While statistical data is a lot to digest all at once, the team essays and player comments make for some great reading and a few laughs. The introduction on the Nationals is particularly insightful, given the less-than-exciting news out of Viera, Fla., this spring.

“Getting two prospects for every veteran unlikely to be a part of the first great Nats team sounds great in the abstract, but, unfortunately, there weren’t that many desirable veterans to deal,” the authors write of last season. “Otherwise, this might have been a rebuilding project achieved as quickly as what’s already happened twice in Florida. Instead, the Nats will be forced to try to get by, in the lineup, on the bench, but particularly on the pitching staff.”

The refreshing thing about “Baseball Prospectus” authors, who also write for an excellent Web site, is that they usually will not allow their analysis to kill the joy of the game. They are sensitive to the notion that the use of statistics in the absence of more traditional analysis can alienate some baseball fans.

“We’ve made an effort in the last couple of years to really balance things,” Kahrl said. “The idea of having one form of analysis being the only right way just isn’t true.”

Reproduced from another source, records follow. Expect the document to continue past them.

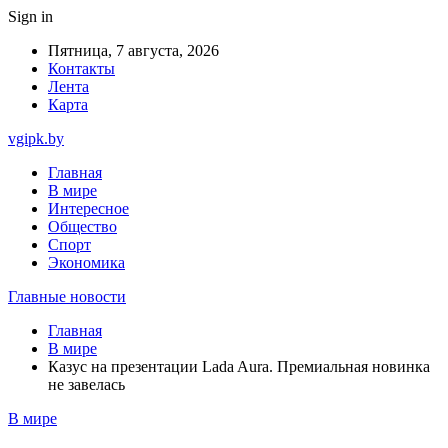
Sign in
Пятница, 7 августа, 2026
Контакты
Лента
Карта
vgipk.by
Главная
В мире
Интересное
Общество
Спорт
Экономика
Главные новости
Главная
В мире
Казус на презентации Lada Aura. Премиальная новинка
не завелась
В мире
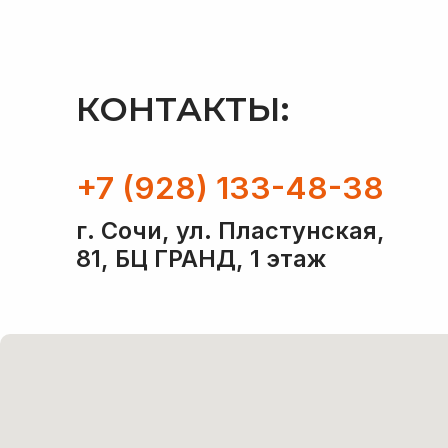
г. Сочи, ул. Пластунская,
81, БЦ ГРАНД, 1 этаж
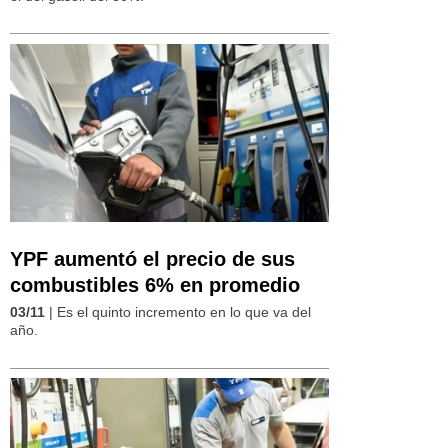
YPF aumentó el precio de sus
combustibles 6% en promedio
03/11
| Es el quinto incremento en lo que va del
año.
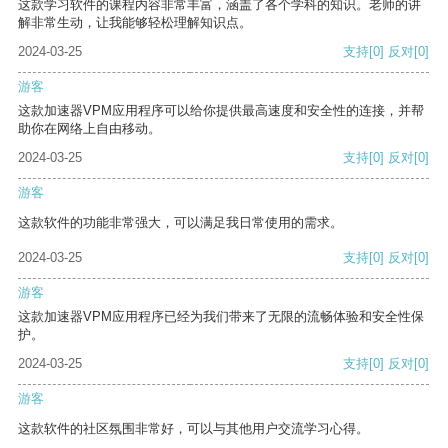
这款学习软件的课程内容非常丰富，涵盖了各个学科的知识。老师的讲
解非常生动，让我能够轻松理解知识点。
2024-03-25
支持
[0]
反对
[0]
游客
这款加速器VPM应用程序可以给你提供最高速度和安全性的连接，并帮
助你在网络上自由移动。
2024-03-25
支持
[0]
反对
[0]
游客
这款软件的功能非常强大，可以满足我日常使用的需求。
2024-03-25
支持
[0]
反对
[0]
游客
这款加速器VPM应用程序已经为我们带来了无限的流畅体验和安全性保
护。
2024-03-25
支持
[0]
反对
[0]
游客
这款软件的社区氛围非常好，可以与其他用户交流学习心得。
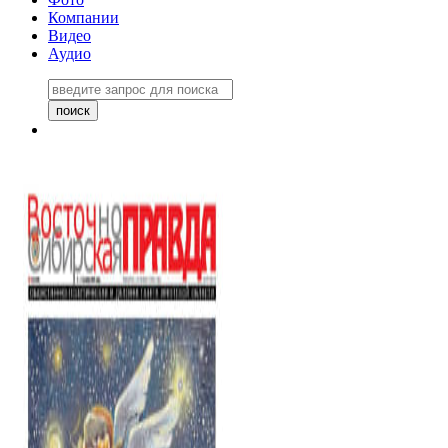
Компании
Видео
Аудио
Восточно-Сибирская правда
06 ноября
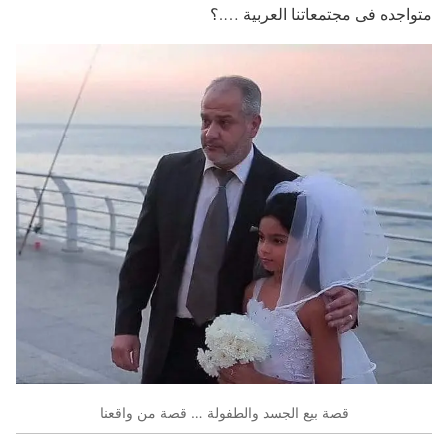
متواجده فى مجتمعاتنا العربية ….؟
قصة بيع الجسد والطفولة … قصة من واقعنا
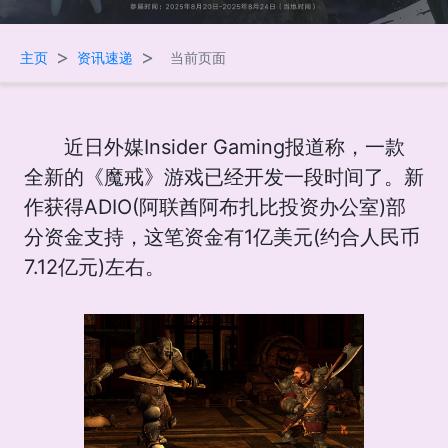
>
>
主页
资讯速递
当前页面
近日外媒Insider Gaming报道称，一款
全新的《魔戒》游戏已经开发一段时间了。新
作获得ADIO(阿联酋阿布扎比投资办公室)部
分资金支持，这笔资金有1亿美元(约合人民币
7.12亿元)左右。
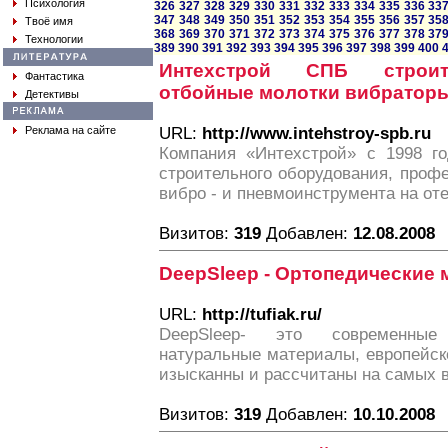
Психология
326
327
328
329
330
331
332
333
334
335
336
33
347
348
349
350
351
352
353
354
355
356
357
35
Твоё имя
368
369
370
371
372
373
374
375
376
377
378
37
Технологии
389
390
391
392
393
394
395
396
397
398
399
400
Интехстрой СПБ строит
Фантастика
отбойные молотки вибратор
Детективы
Реклама на сайте
URL:
http://www.intehstroy-spb.ru
Компания «Интехстрой» с 1998 го
строительного оборудования, проф
вибро - и пневмоинструмента на от
Визитов:
319
Добавлен:
12.08.2008
DeepSleep - Ортопедические 
URL:
http://tufiak.ru/
DeepSleep- это современные
натуральные материалы, европейск
изысканны и рассчитаны на самых 
Визитов:
319
Добавлен:
10.10.2008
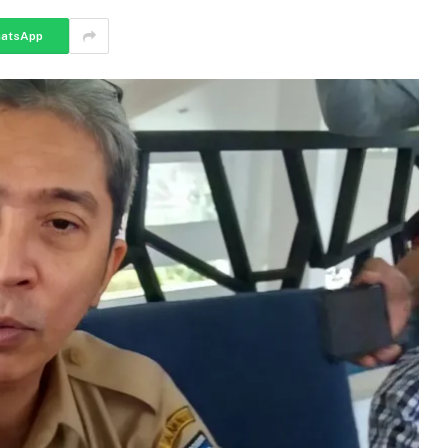
atsApp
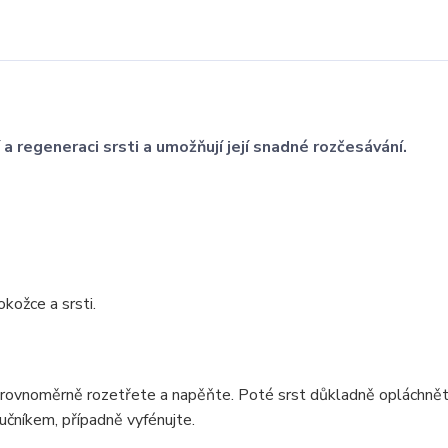
 a regeneraci srsti a umožňují její snadné rozčesávání.
kožce a srsti.
rovnoměrně rozetřete a napěňte. Poté srst důkladně opláchnět
učníkem, případně vyfénujte.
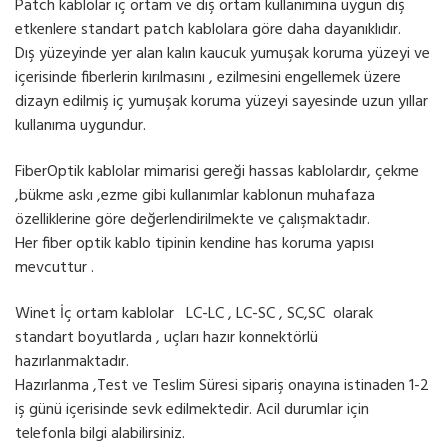
Patch kablolar iç ortam ve dış ortam kullanımına uygun dış
etkenlere standart patch kablolara göre daha dayanıklıdır.
Dış yüzeyinde yer alan kalın kaucuk yumuşak koruma yüzeyi ve
içerisinde fiberlerin kırılmasını , ezilmesini engellemek üzere
dizayn edilmiş iç yumuşak koruma yüzeyi sayesinde uzun yıllar
kullanıma uygundur.
FiberOptik kablolar mimarisi gereği hassas kablolardır, çekme
,bükme askı ,ezme gibi kullanımlar kablonun muhafaza
özelliklerine göre değerlendirilmekte ve çalışmaktadır.
Her fiber optik kablo tipinin kendine has koruma yapısı
mevcuttur .
Winet İç ortam kablolar LC-LC , LC-SC , SC,SC olarak
standart boyutlarda , uçları hazır konnektörlü
hazırlanmaktadır.
Hazırlanma ,Test ve Teslim Süresi sipariş onayına istinaden 1-2
iş günü içerisinde sevk edilmektedir. Acil durumlar için
telefonla bilgi alabilirsiniz.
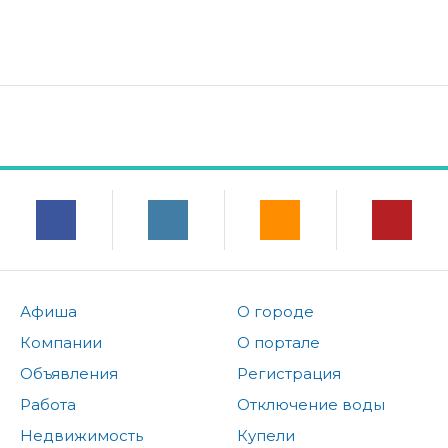
Афиша
О городе
Компании
О портале
Объявления
Регистрация
Работа
Отключение воды
Недвижимость
Купели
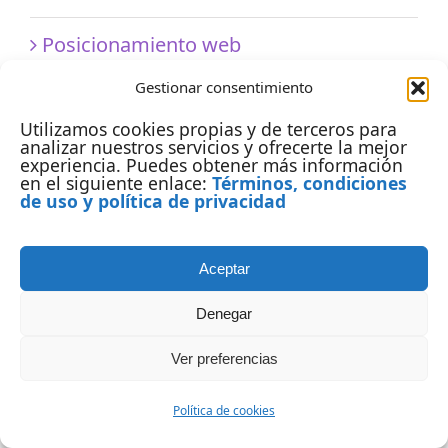
Posicionamiento web
Gestionar consentimiento
Publicidad digital
Utilizamos cookies propias y de terceros para
analizar nuestros servicios y ofrecerte la mejor
Redes sociales
experiencia. Puedes obtener más información
en el siguiente enlace:
Términos, condiciones
de uso y política de privacidad
Startups
Tecnología
Aceptar
Denegar
Tutoriales
Ver preferencias
Wordpress
Política de cookies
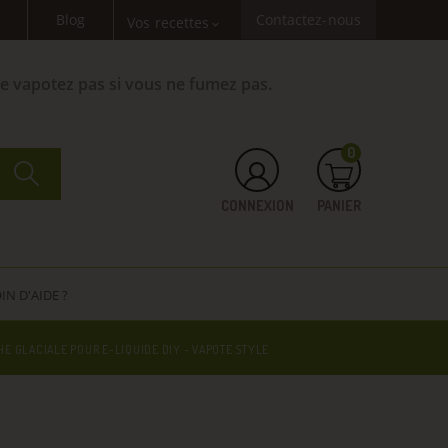
Blog
Contactez-nous
Vos recettes
expand_more
Ne vapotez pas si vous ne fumez pas.
0
CONNEXION
PANIER
IN D'AIDE ?
E GLACIALE POUR E-LIQUIDE DIY - VAPOTE STYLE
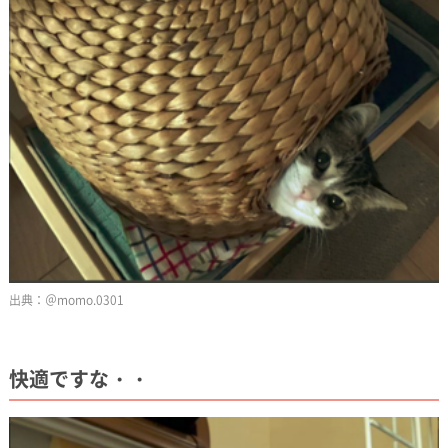
＠momo.0301
快適ですな・・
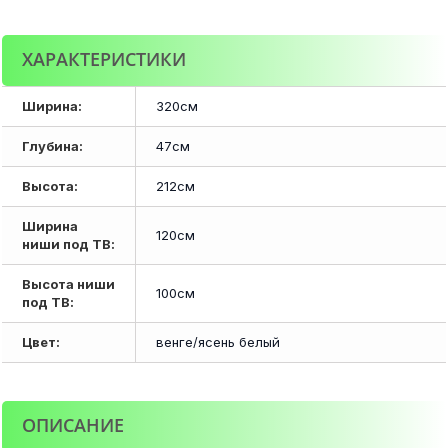
ХАРАКТЕРИСТИКИ
Ширина:
320см
Глубина:
47см
Высота:
212см
Ширина
120см
ниши под ТВ:
Высота ниши
100см
под ТВ:
Цвет:
венге/ясень белый
ОПИСАНИЕ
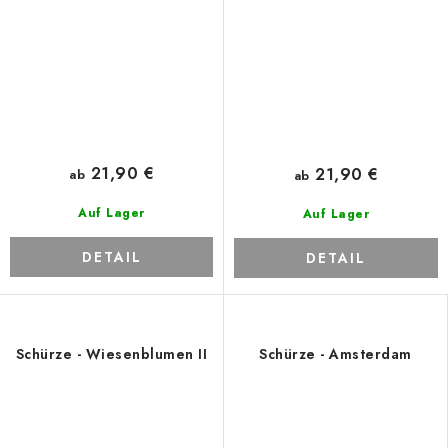
21,90 €
21,90 €
ab
ab
Auf Lager
Auf Lager
DETAIL
DETAIL
Schürze - Wiesenblumen II
Schürze - Amsterdam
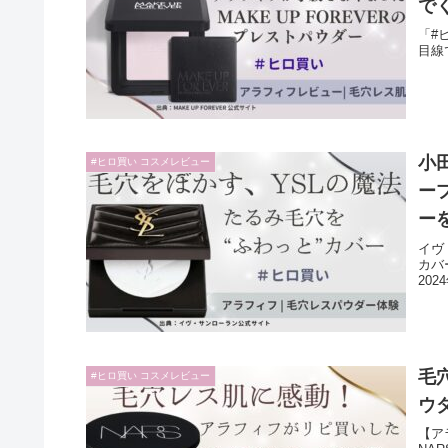
で
「#
目線
小
#ヒロ買い コスメレビュー
ー
ー
イヴ
カバ
20
毛
#ヒロ買い コスメレビュー
ウ
【ア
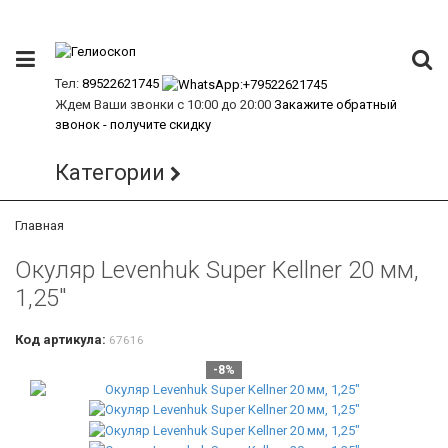
Тел:
89522621745
Ждем Ваши звонки с 10:00 до 20:00
Закажите обратный
звонок - получите скидку
Категории
Главная
Окуляр Levenhuk Super Kellner 20 мм,
1,25"
Код артикула:
67616
-8%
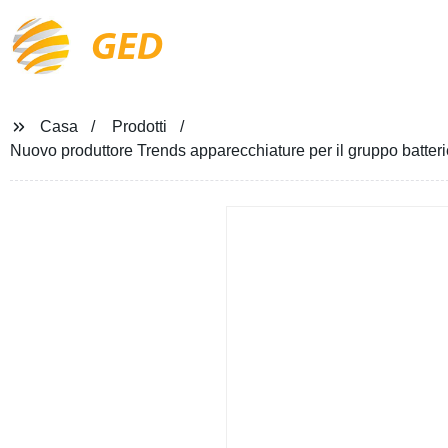
GED
Casa
Prodotti
Nuovo produttore Trends apparecchiature per il gruppo batterie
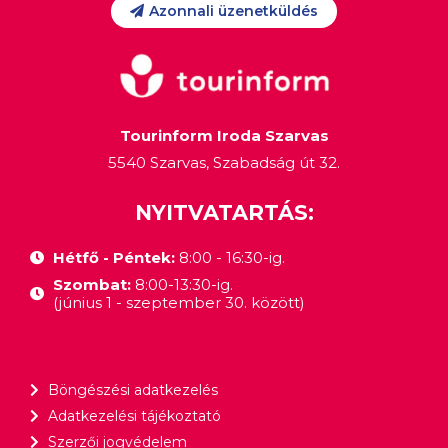
Azonnali üzenetküldés
Tourinform Iroda Szarvas
5540 Szarvas, Szabadság út 32.
NYITVATARTÁS:
Hétfő - Péntek:
8:00 - 16:30-ig.
Szombat:
8:00-13:30-ig.
(június 1 - szeptember 30. között)
Böngészési adatkezelés
Adatkezelési tájékoztató
Szerzői jogvédelem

That said, many of the comments on individual players in this recent volume came off a little too dry, and lacked the wit and sarcasm of past books. Moreover, there are times when it seems the authors are too quick to point out even the most minute flaws in a player’s skills. Take the book’s comments on National League MVP Ryan Howard, for instance:

“Historically, players like Howard … tended to have high but brief peak periods. The Phillies should have a three-year window in which they can expect this kind of production from Howard, but should not plan beyond that.”

Quick criticism aside, the book also contains five essays of varying lengths. The essay by Will Weiss taking a look at the push for environmentally friendly stadium construction, while timely, was too heavy on references to carbon emissions and too light on how the “green” building concept will affect the average fan. Al Gore might like this piece, but most baseball fans might choose to skip it.

An ambitious reader will want to read an essay by Keith Woolner in which he breaks some new ground analyzing the significance of pitch counts. (Warning: This one was a tough slog. Lots of charts, graphs and mathematical formulas. Have some Gatorade and a Powerbar handy.)

More digestible essays include a piece by Maury Brown, who provides a solid overview of many of the business issues facing the game today, including the new collective bargaining agreement. Jay Jaffe and Will Carroll contribute a good analysis on what effect last season’s ban on amphetamines had on player performance. (Answer: There wasn’t one.)

Personally, I found “Baseball by the Numbers,” a book published last year by the “Baseball Prospectus” staff, to feature a more informative collection of essays. But those found in this volume offer a nice complement to the dense statistical data.

Overall, “Baseball Prospectus” succeeds again in giving us one of the more valuable resources to prepare for the upcoming season. It’s not Metro or beach reading, but if taken in pieces, it will enhance your understanding of the summertime game.

“Baseball Prospectus” authors will be discussing the book and signing copies March 10 at Politics and Prose Bookstore and Coffeehouse at 5015 Connecticut Ave. NW.